When calculated periodically, your net worth can be viewed as a financial report card that allows you to evaluate your current financial status and can help you figure out what you need to do in order to reach your financial goals.

Is your net worth your income? ›

In other words, it's what you own minus what you owe. As a snapshot of your overall financial situation, income isn't the most important factor in net worth. Rather, it's what you do with your income that matters.

What is a respectable net worth? ›

Net worth is the difference between the values of your assets and liabilities. The average American net worth is $1,063,700, as of 2022. Net worth averages increase with age from $183,500 for those 35 and under to $1,794,600 for those 65 to 74. Net worth, however, tends to drop for those 75 and older.

At what net worth are you considered wealthy? ›

To fall in the top 1%, you'd need a net worth of $16.7 million. Just interested in being considered wealthy? Well, you'll need at least $3.2 million to qualify.

Should I include my car in my net worth? ›

Your car is definitely an asset. Don't forget, any money you owe on it is a liability. If you're tracking your net worth over time, make sure you reduce your car's value every year to account for depreciation. A source like Kelley's Blue Book can pinpoint the current market price of the vehicle.

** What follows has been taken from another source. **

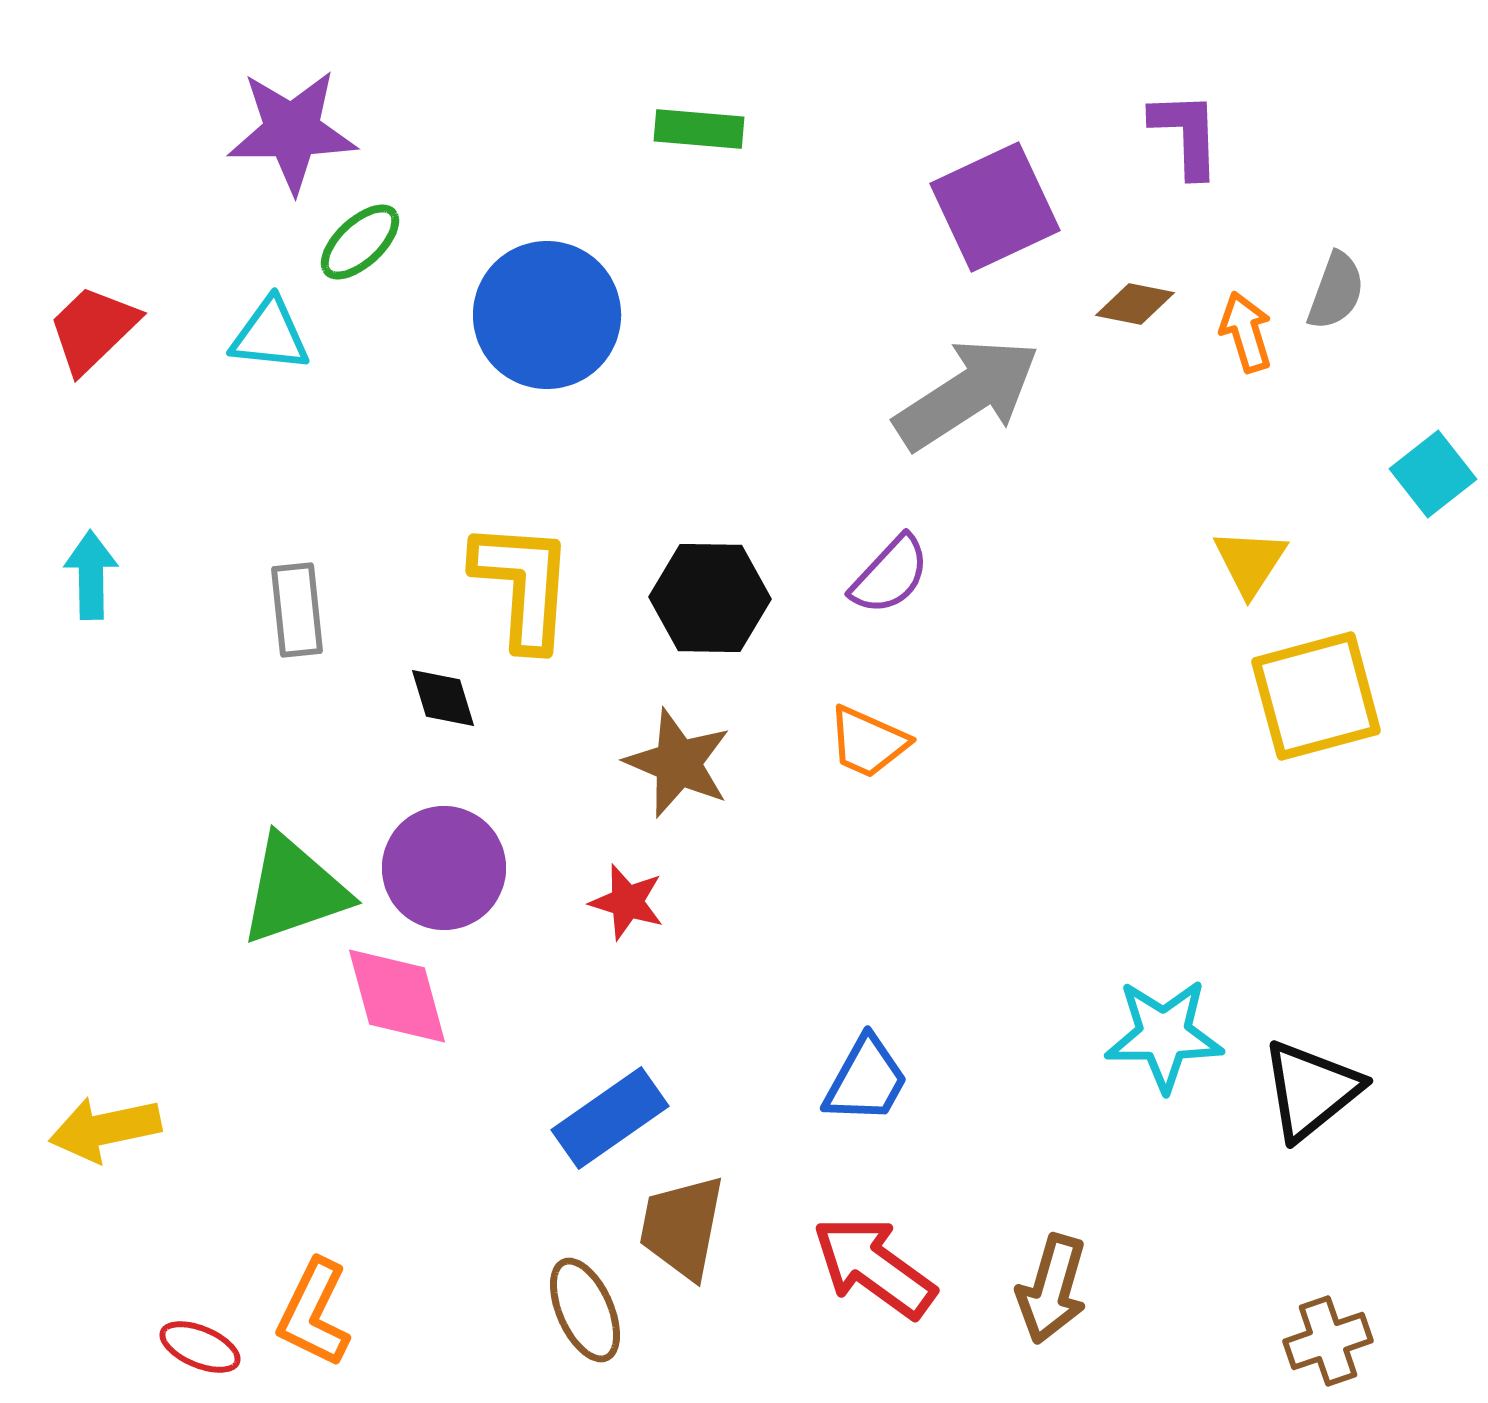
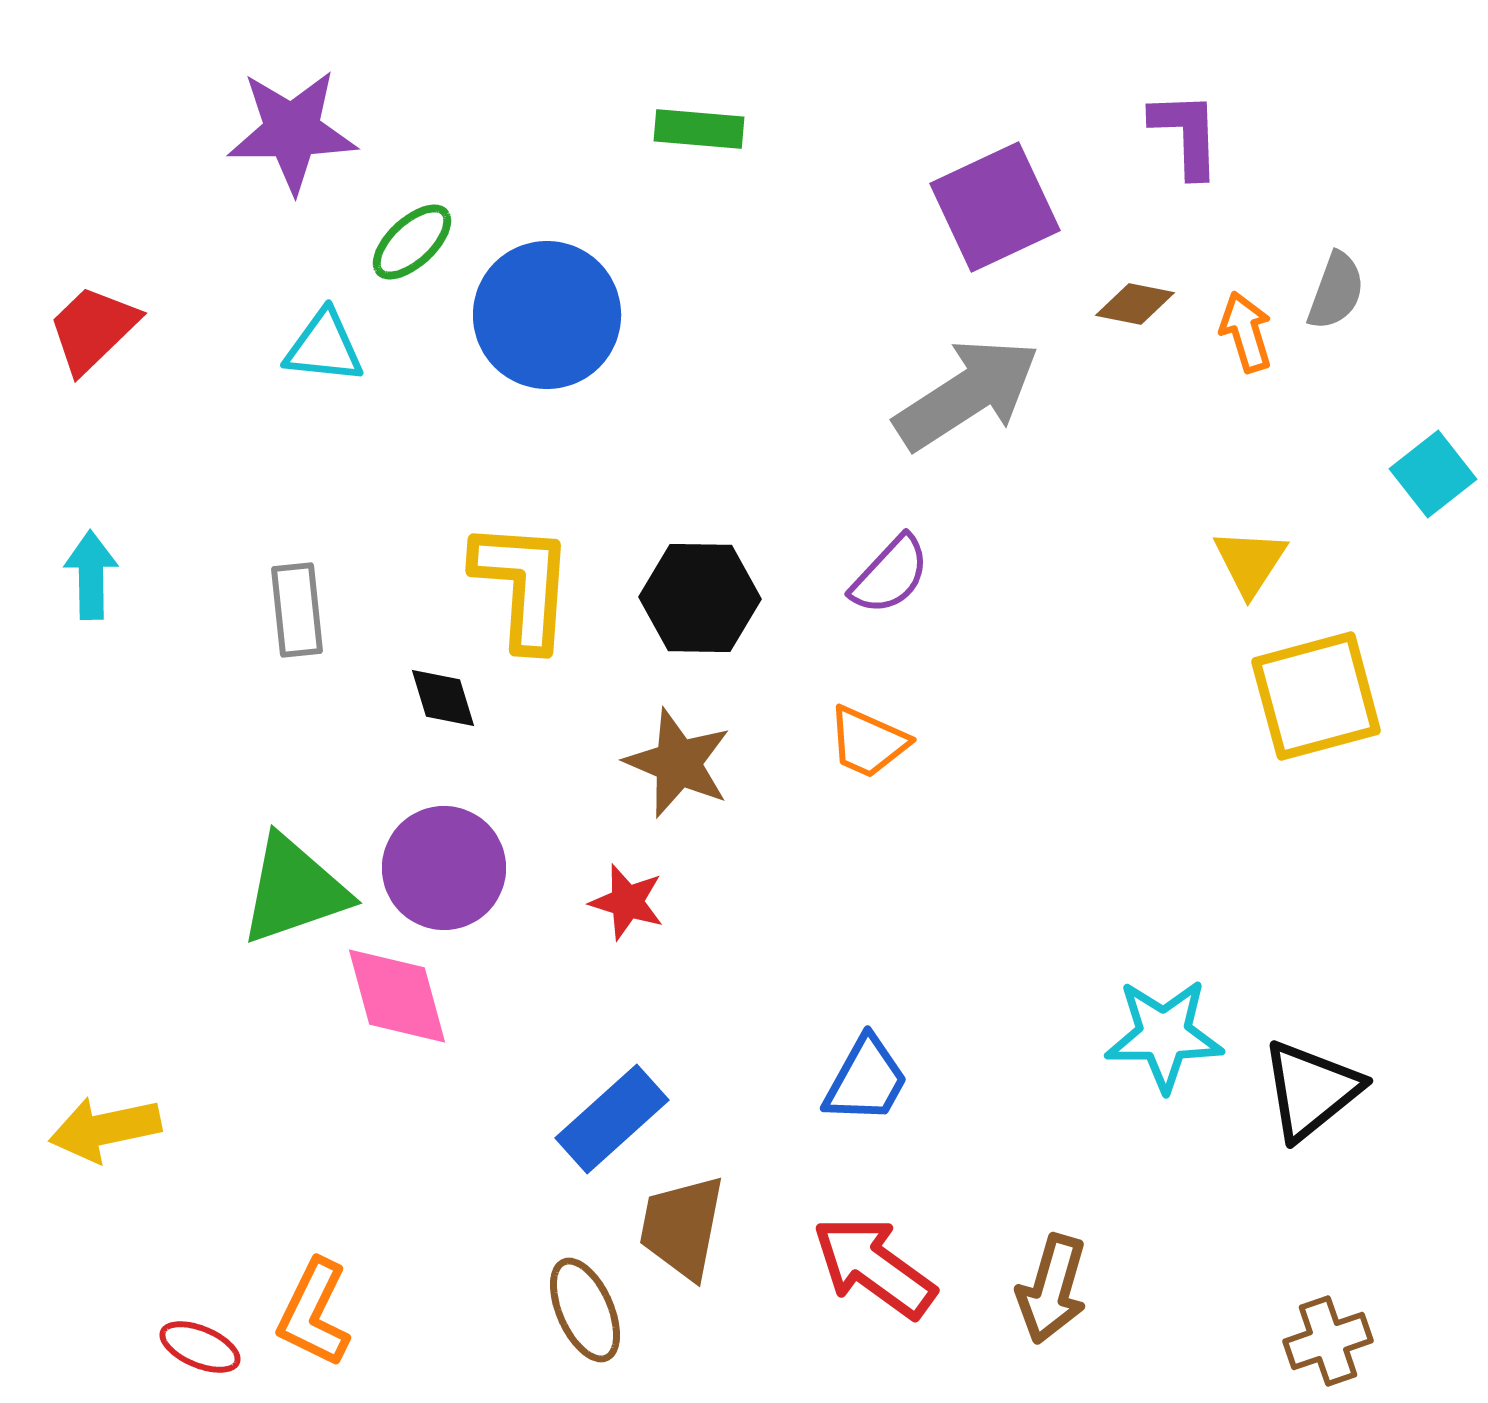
green ellipse: moved 52 px right
cyan triangle: moved 54 px right, 12 px down
black hexagon: moved 10 px left
blue rectangle: moved 2 px right, 1 px down; rotated 7 degrees counterclockwise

Is your net worth all your money? ›

Net worth is the value of all assets, minus the total of all liabilities. Put another way, net worth is what is owned minus what is owed.

What should your net worth be by 30? ›

The net worth you should be aiming for in your 30s is between $25,000 and $100,000, according to Crissi Cole, founder and CEO of Penny Finance.

What is a good net worth to have? ›

Net worth is the difference between the values of your assets and liabilities. The average American net worth is $1,063,700, as of 2022. Net worth averages increase with age from $183,500 for those 35 and under to $1,794,600 for those 65 to 74. Net worth, however, tends to drop for those 75 and older.